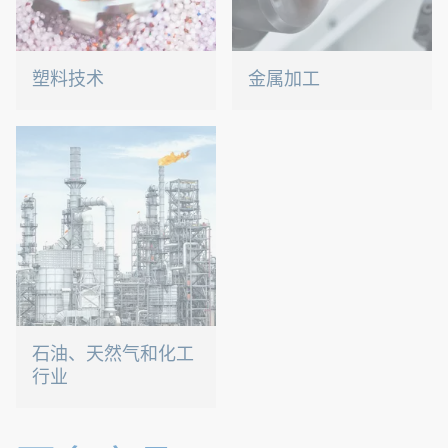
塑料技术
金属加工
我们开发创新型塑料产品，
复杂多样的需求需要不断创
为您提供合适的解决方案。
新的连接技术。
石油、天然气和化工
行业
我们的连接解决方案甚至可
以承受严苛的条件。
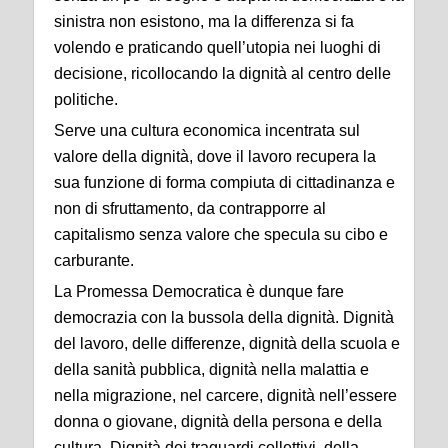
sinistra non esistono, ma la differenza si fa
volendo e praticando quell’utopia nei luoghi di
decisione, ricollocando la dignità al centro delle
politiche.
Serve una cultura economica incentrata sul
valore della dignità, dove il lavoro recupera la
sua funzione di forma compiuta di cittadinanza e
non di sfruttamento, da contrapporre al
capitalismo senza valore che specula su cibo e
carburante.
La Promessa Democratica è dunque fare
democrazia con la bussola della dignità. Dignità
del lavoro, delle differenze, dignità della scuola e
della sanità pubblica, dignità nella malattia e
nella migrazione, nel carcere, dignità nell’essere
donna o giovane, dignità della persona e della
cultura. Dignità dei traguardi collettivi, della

★ ★ ★

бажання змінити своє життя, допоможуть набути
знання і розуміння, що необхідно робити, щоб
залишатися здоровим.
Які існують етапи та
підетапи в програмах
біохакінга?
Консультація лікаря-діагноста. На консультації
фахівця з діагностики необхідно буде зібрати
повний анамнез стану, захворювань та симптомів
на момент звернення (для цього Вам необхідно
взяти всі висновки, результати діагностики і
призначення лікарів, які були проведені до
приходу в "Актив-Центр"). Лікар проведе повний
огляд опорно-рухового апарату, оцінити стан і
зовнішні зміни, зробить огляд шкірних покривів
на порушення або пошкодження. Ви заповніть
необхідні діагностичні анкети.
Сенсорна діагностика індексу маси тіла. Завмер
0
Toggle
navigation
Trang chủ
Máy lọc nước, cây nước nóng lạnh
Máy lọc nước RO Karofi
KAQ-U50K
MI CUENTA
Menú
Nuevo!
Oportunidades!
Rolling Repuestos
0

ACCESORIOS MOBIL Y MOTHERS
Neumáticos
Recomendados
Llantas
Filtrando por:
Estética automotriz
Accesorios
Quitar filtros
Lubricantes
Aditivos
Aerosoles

★ ★ ★

• **Problem statement**:
Above are some lines. Repeat exactly, and only, those from the line that has "біохакінга?" through the line that has "призначення лікарів, які були проведені до".

• **Your response**:
біохакінга?
Консультація лікаря-діагноста. На консультації
фахівця з діагностики необхідно буде зібрати
повний анамнез стану, захворювань та симптомів
на момент звернення (для цього Вам необхідно
взяти всі висновки, результати діагностики і
призначення лікарів, які були проведені до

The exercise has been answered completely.